Was ist der Unterschied zwischen Vermögensverwaltung und Anlageberatung bei einer Bank?

Eine Vermögensverwaltung bietet im Vergleich zur Anlageberatung bei einer Bank eine Reihe von Vorteilen:

Individuelle und kontinuierliche Betreuung: Gemeinsam mit Ihnen entwickelt ein Vermögensverwalter eine maßgeschneiderte Anlagestruktur für Ihr liquides Vermögen. Im Rahmen der vereinbarten Anlagerichtlinien übernimmt er die professionelle Umsetzung und laufende Überwachung Ihres Wertpapiervermögens. Über regelmäßige Reports und persönliche Gespräche bleiben Sie auf dem Laufenden. In der Anlageberatung dreht es sich in der Regel dagegen nur um eine Kette von Einzelfallentscheidungen, die jedes Mal Ihr Mitwirken verlangen und deshalb für Sie zeitaufwändiger sind. Letztendlich müssen Sie selbst die Entscheidung für den Kauf oder Verkauf von Wertpapieren treffen. Wenn in unruhigen Börsenphasen schnelle Entscheidungen erforderlich sind, kann das nachteilig sein.
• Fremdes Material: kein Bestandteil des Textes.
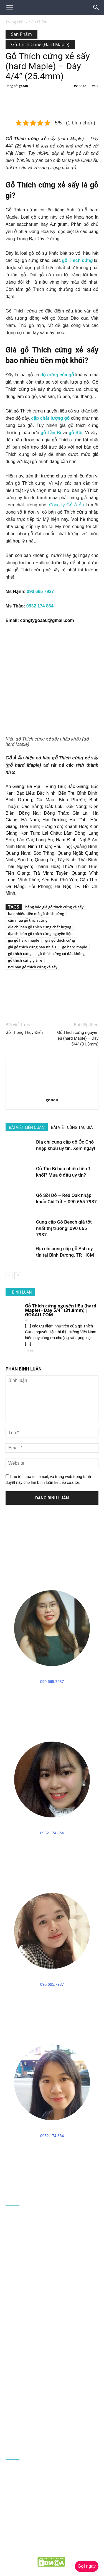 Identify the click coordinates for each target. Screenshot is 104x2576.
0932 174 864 (40, 606)
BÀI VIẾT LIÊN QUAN (26, 1127)
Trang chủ (15, 21)
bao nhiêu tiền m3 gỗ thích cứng (36, 913)
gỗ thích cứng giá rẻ (25, 960)
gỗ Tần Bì (50, 432)
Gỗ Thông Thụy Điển (24, 1032)
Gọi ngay (87, 2566)
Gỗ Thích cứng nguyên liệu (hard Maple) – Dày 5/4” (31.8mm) (76, 1038)
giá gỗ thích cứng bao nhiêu (32, 946)
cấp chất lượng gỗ (51, 418)
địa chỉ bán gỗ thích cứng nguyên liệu (40, 933)
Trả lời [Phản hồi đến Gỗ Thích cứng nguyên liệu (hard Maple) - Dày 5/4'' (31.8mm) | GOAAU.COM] (29, 1351)
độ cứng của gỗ (57, 374)
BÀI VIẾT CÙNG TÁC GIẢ (72, 1127)
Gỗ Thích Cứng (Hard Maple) (40, 44)
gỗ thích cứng (20, 953)
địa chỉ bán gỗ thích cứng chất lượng (39, 926)
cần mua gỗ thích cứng (27, 920)
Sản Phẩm (38, 21)
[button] (96, 7)
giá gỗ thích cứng (60, 940)
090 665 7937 (40, 591)
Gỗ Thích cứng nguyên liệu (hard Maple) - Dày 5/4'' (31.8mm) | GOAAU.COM (60, 1310)
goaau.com (36, 2550)
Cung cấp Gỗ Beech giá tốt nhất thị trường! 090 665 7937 (64, 1228)
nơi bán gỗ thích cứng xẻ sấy (32, 966)
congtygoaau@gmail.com (47, 620)
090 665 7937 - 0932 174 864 (55, 2273)
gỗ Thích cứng (77, 260)
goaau (23, 86)
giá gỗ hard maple (23, 940)
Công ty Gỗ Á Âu (66, 504)
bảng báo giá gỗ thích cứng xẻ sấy (54, 906)
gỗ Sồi (75, 432)
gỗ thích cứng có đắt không (61, 953)
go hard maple (74, 946) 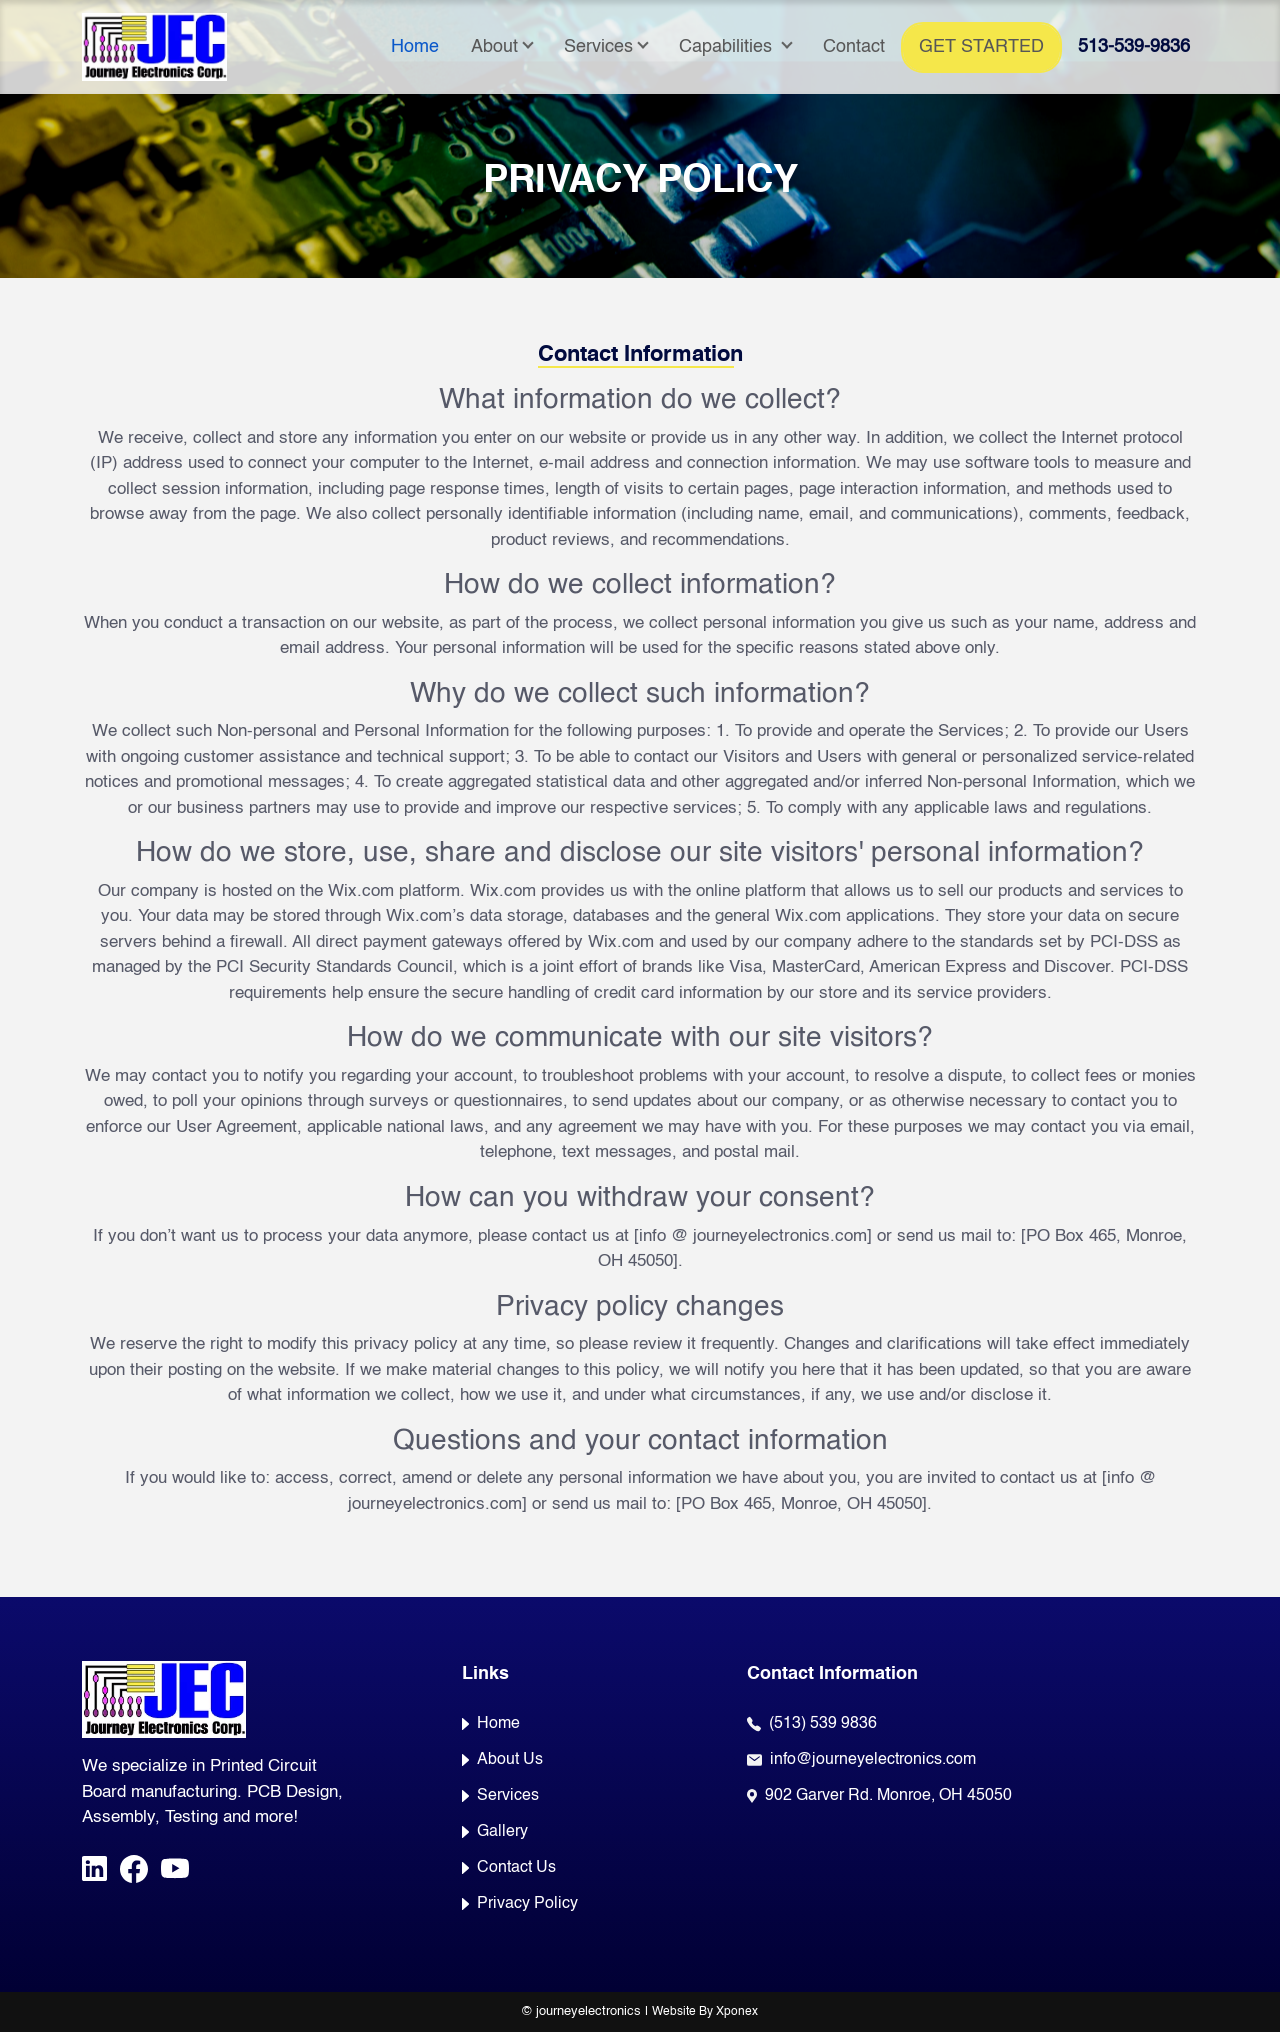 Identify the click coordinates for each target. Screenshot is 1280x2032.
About (494, 47)
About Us (502, 1760)
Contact (854, 47)
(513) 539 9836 (823, 1724)
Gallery (495, 1832)
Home (415, 47)
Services (598, 47)
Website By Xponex (705, 2012)
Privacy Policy (520, 1904)
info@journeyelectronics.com (873, 1760)
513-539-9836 (1134, 47)
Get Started (981, 47)
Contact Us (509, 1868)
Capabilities (728, 47) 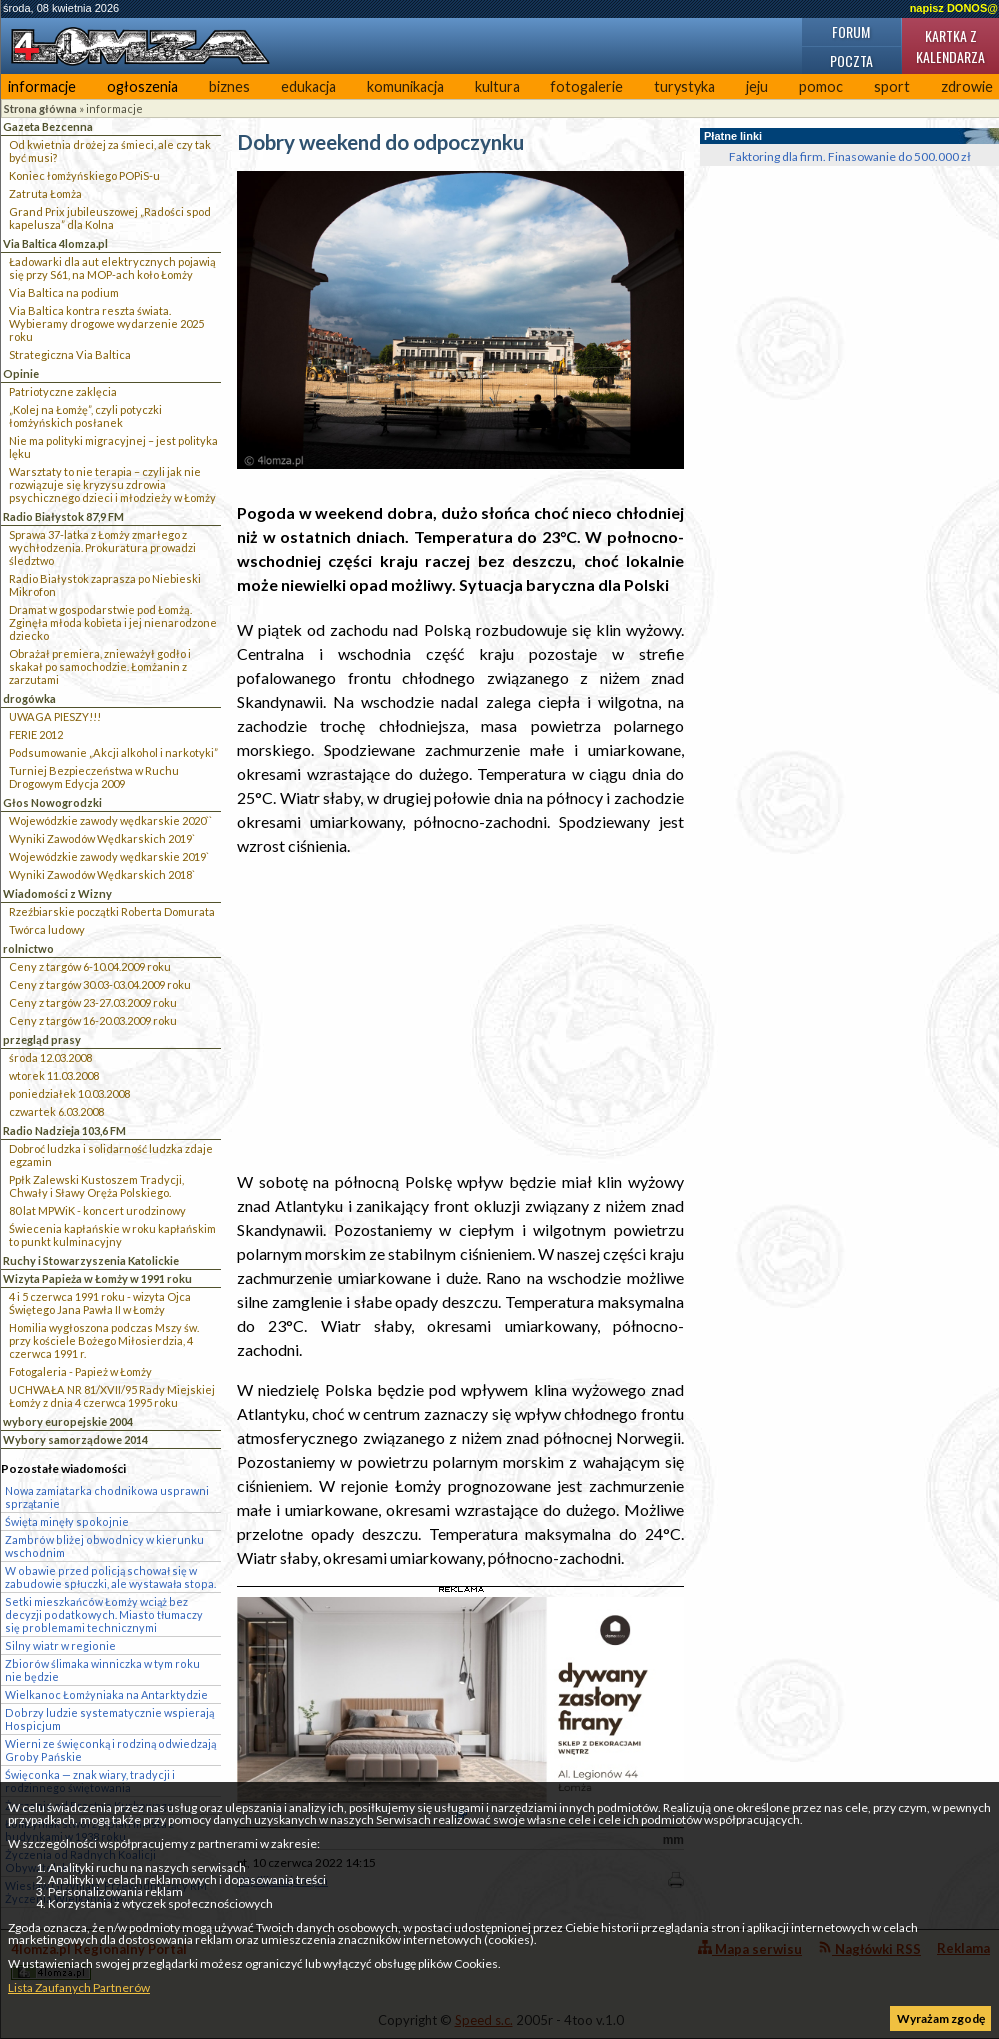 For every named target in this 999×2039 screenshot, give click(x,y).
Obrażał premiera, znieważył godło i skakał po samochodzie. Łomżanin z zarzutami (100, 666)
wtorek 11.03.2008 (54, 1075)
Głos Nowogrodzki (52, 802)
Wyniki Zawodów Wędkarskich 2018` (102, 874)
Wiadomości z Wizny (57, 893)
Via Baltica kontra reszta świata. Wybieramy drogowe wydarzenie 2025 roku (106, 323)
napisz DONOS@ (954, 8)
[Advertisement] (460, 1014)
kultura (497, 86)
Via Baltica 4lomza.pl (55, 243)
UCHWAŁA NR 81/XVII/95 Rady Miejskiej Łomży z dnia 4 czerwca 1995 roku (112, 1396)
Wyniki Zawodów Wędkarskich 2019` (102, 838)
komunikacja (405, 86)
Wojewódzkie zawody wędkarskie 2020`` (110, 820)
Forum (851, 31)
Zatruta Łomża (45, 193)
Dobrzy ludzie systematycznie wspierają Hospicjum (109, 1719)
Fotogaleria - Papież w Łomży (80, 1371)
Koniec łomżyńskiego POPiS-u (84, 175)
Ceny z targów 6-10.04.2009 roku (90, 966)
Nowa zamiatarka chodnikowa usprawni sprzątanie (107, 1497)
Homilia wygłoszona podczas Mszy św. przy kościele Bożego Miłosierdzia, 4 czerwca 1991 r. (104, 1340)
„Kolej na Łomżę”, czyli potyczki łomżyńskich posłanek (85, 416)
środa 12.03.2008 (50, 1057)
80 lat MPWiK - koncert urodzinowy (97, 1210)
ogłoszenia (142, 86)
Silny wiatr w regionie (60, 1645)
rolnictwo (28, 948)
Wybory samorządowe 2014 (75, 1439)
Zudem findet die Gesamtbetrachtung Ihrer persönlichen Vermögenssituation und Ihre finanziellen Ziele meist nur eingeschränkt statt.

Aktives Management: Vermögensverwalter überwachen und verwalten kontinuierlich das Portfolio ihrer Kunden. Sie passen die Anlagestrategie je nach Marktbedingungen, Zielen des Kunden und anderen Faktoren selbständig an, um optimale Ergebnisse zu erzielen. Ein durchschnittlicher Anlageberater betreut eine hohe Anzahl an Kunden gleichzeitig und wird daher aus Kapazitätsgründen die Portfolios seiner Kunden nicht permanent überwachen können.

Zugang zu kostengünstigen Anlagen: Ein bedeutender Erfolgsfaktor bei der Kapitalanlage sind niedrige Kosten. Zwar erhält ein Vermögensverwalter eine laufende Vergütung (meist in % p.a. auf das verwaltete Vermögen), er hat aber ein hohes Eigeninteresse, die Gesamtkosten für seine Kunden möglichst niedrig zu halten, um der Performance nicht zu schaden. Professionelle Vermögensverwalter verzichten daher auf Ausgabeaufschläge, setzen günstige Fonds bzw. Anteilsklassen ein und haben attraktive Sonderkonditionen bei ihren Partnerbanken vereinbart. Ein Bankberater erhält stattdessen vom Produktanbieter eine vertriebsabhängige Provision wie z. B. einen Ausgabeaufschlag (drei bis fünf Prozent sind die Regel) und eine wiederkehrende Bestandsprovision.

Professionelle Expertise: Vermögensverwalter sind oft hochqualifizierte Finanzexperten mit fundiertem Fachwissen und Erfahrung in der Verwaltung von Wertpapiervermögen. Der gewöhnliche Bankberater hat ein viel breiteres Spektrum an Finanzdienstleistungen abzudecken (vom Sparbuch über Wertpapiere bis zur Rentenversicherung).

Fazit: Aus über 50 Jahren Erfahrung wissen wir, dass viele Kunden von der Betreuung bei ihren Banken enttäuscht sind. Oft liegt es am hohen Verkaufsdruck, den die Bankberater haben, an hohen Gebühren und an den teilweise intransparenten Wertpapierprodukten, die angeboten werden. Darüber hinaus hören wir von der schweren Erreichbarkeit der Berater, häufigen Personalwechsel und einer Menge schwer verständliches „Fachchinesisch“.